The induction of an antitumor immune response in a patient may foster more selective antitumor activity. Data from several small phase I/II trials evaluating this approach in follicular NHL patients following chemotherapy suggest that immune responses may be generated, and that successfully immunized patients who are in remission have a low relapse rate.[10,11] Ongoing phase III trials are necessary to validate these findings. Also, it remains to be determined if recent technological advances make a customized treatment approach feasible.

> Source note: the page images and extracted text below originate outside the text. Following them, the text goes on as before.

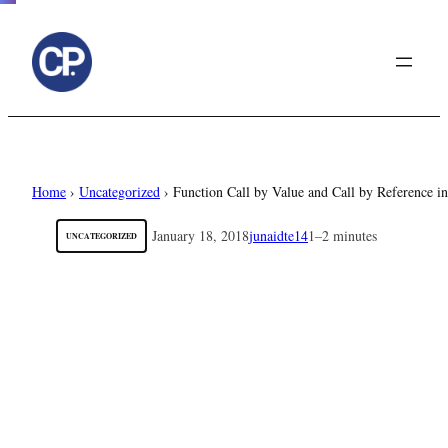
to
content
Home
›
Uncategorized
›
Function Call by Value and Call by Reference 
January 18, 2018
junaidte14
1–2 minutes
UNCATEGORIZED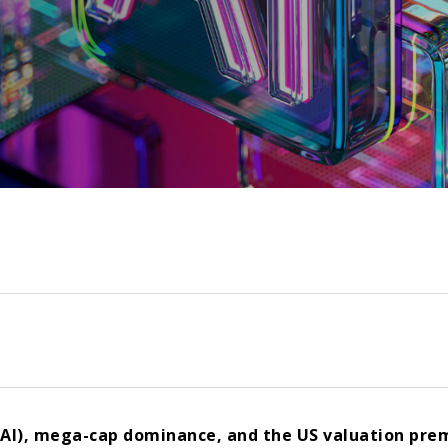
e (AI), mega-cap dominance, and the US valuation pre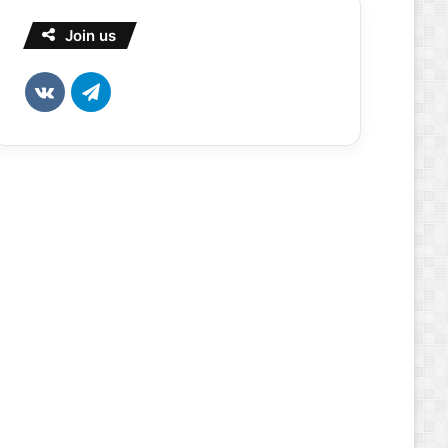
Join us
vk.com
Telegram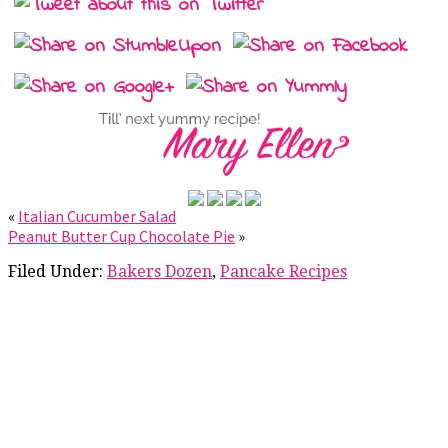
«
Italian Cucumber Salad
Peanut Butter Cup Chocolate Pie
»
Filed Under:
Bakers Dozen
,
Pancake Recipes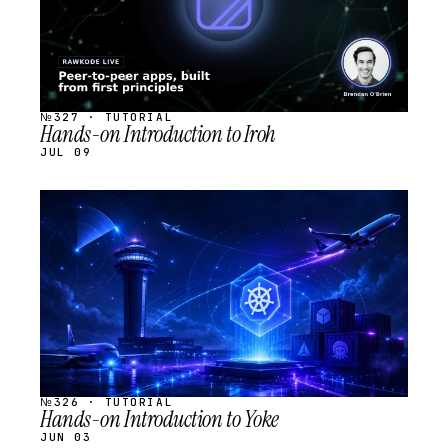
№327 · TUTORIAL
Hands-on Introduction to Iroh
JUL 09
STREAM
SCHEDULED
№326 · TUTORIAL
Hands-on Introduction to Yoke
JUN 03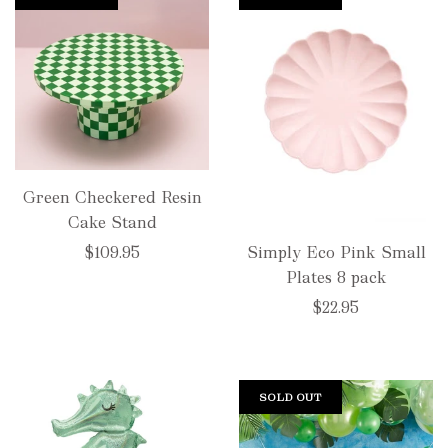
Green Checkered Resin
Cake Stand
$109.95
Simply Eco Pink Small
Plates 8 pack
$22.95
SOLD OUT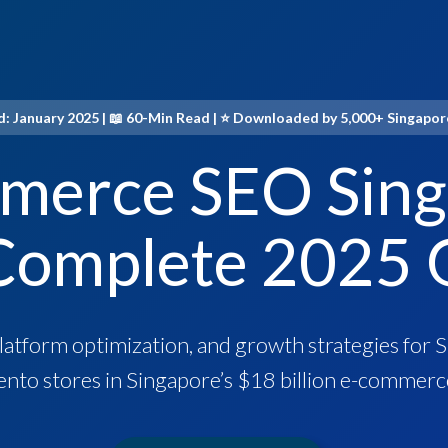
: January 2025 | 📖 60-Min Read | ⭐ Downloaded by 5,000+ Singapo
merce SEO Sing
Complete 2025 
platform optimization, and growth strategies fo
nto stores in Singapore’s $18 billion e-commerc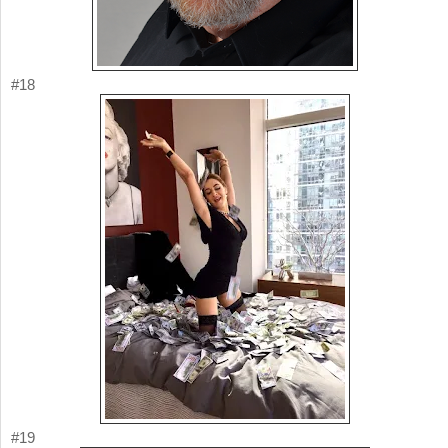
#18
#19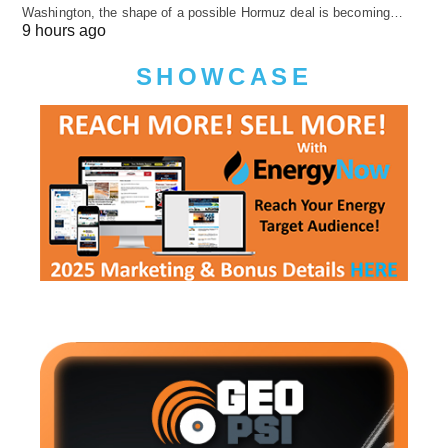
Washington, the shape of a possible Hormuz deal is becoming…
9 hours ago
SHOWCASE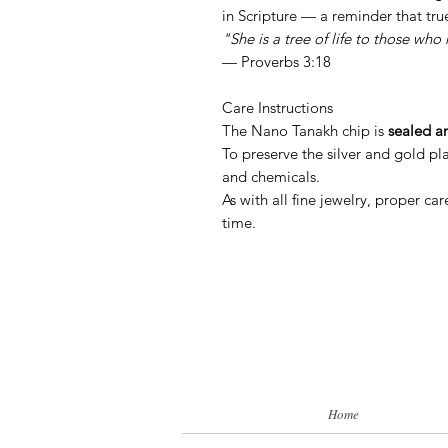
in Scripture — a reminder that tru
"She is a tree of life to those who 
— Proverbs 3:18
Care Instructions
The Nano Tanakh chip is
sealed a
To preserve the silver and gold pl
and chemicals.
As with all fine jewelry, proper ca
time.
Home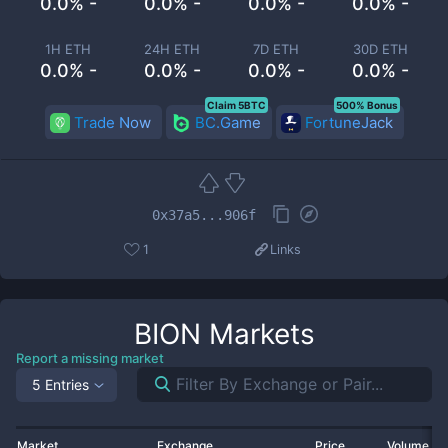
0.0% -
0.0% -
0.0% -
0.0% -
1H ETH
24H ETH
7D ETH
30D ETH
0.0% -
0.0% -
0.0% -
0.0% -
Claim 5BTC
500% Bonus
Trade Now
BC.Game
FortuneJack
0x37a5...906f
1
Links
BION
Markets
Report a missing market
5 Entries
Market
Exchange
Price
Volume 2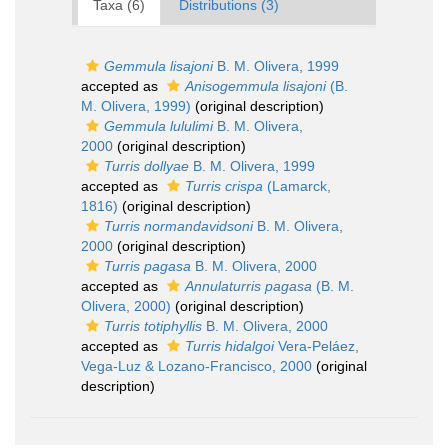
Taxa (6)
Distributions (3)
Gemmula lisajoni
B. M. Olivera, 1999
accepted as
Anisogemmula lisajoni
(B.
M. Olivera, 1999)
(original description)
Gemmula lululimi
B. M. Olivera,
2000
(original description)
Turris dollyae
B. M. Olivera, 1999
accepted as
Turris crispa
(Lamarck,
1816)
(original description)
Turris normandavidsoni
B. M. Olivera,
2000
(original description)
Turris pagasa
B. M. Olivera, 2000
accepted as
Annulaturris pagasa
(B. M.
Olivera, 2000)
(original description)
Turris totiphyllis
B. M. Olivera, 2000
accepted as
Turris hidalgoi
Vera-Peláez,
Vega-Luz & Lozano-Francisco, 2000
(original
description)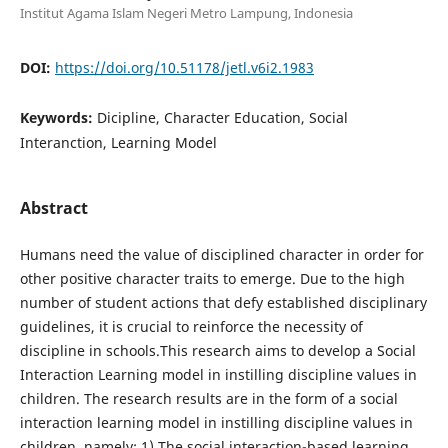
Institut Agama Islam Negeri Metro Lampung, Indonesia
DOI:
https://doi.org/10.51178/jetl.v6i2.1983
Keywords:
Dicipline, Character Education, Social
Interanction, Learning Model
Abstract
Humans need the value of disciplined character in order for
other positive character traits to emerge. Due to the high
number of student actions that defy established disciplinary
guidelines, it is crucial to reinforce the necessity of
discipline in schools.This research aims to develop a Social
Interaction Learning model in instilling discipline values in
children. The research results are in the form of a social
interaction learning model in instilling discipline values in
children, namely: 1) The social interaction-based learning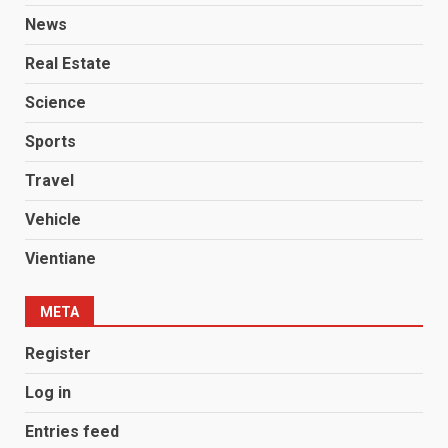
News
Real Estate
Science
Sports
Travel
Vehicle
Vientiane
META
Register
Log in
Entries feed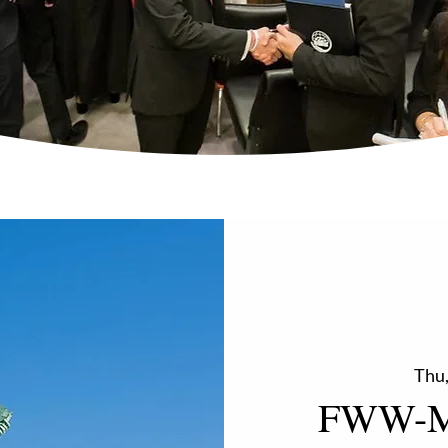
Thu,
FWW-M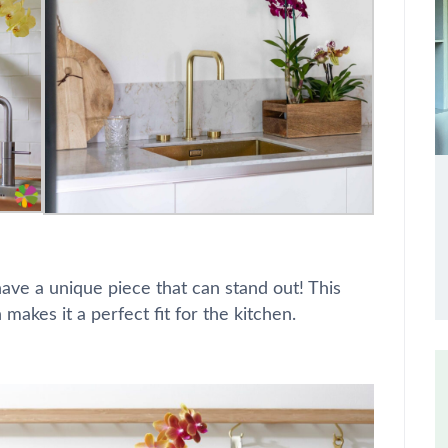
have a unique piece that can stand out! This
 makes it a perfect fit for the kitchen.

The availability of these new agents and the lack of clear clinical trial results to guide proper combinations or sequences will present challenges for the management of lymphoma patients. For example, the induction of an idiotype-specific immune response may be difficult in patients who have been recently treated with anti-CD20 antibodies, because of the transient depletion of B cells. Likewise, the induction of a human antimouse antibody response to a murine antibody may preclude subsequent treatment with another murine antibody later in the course of a patient’s disease.
Studies should continue to compare these promising approaches directly in prospective clinical trials. It is gratifying to see immunotherapy emerge into the clinical arena for lymphoma therapy. Hopefully, these advances will improve long-term cure rates and decrease treatment toxicities for lymphoma patients as well as for those with other malignancies.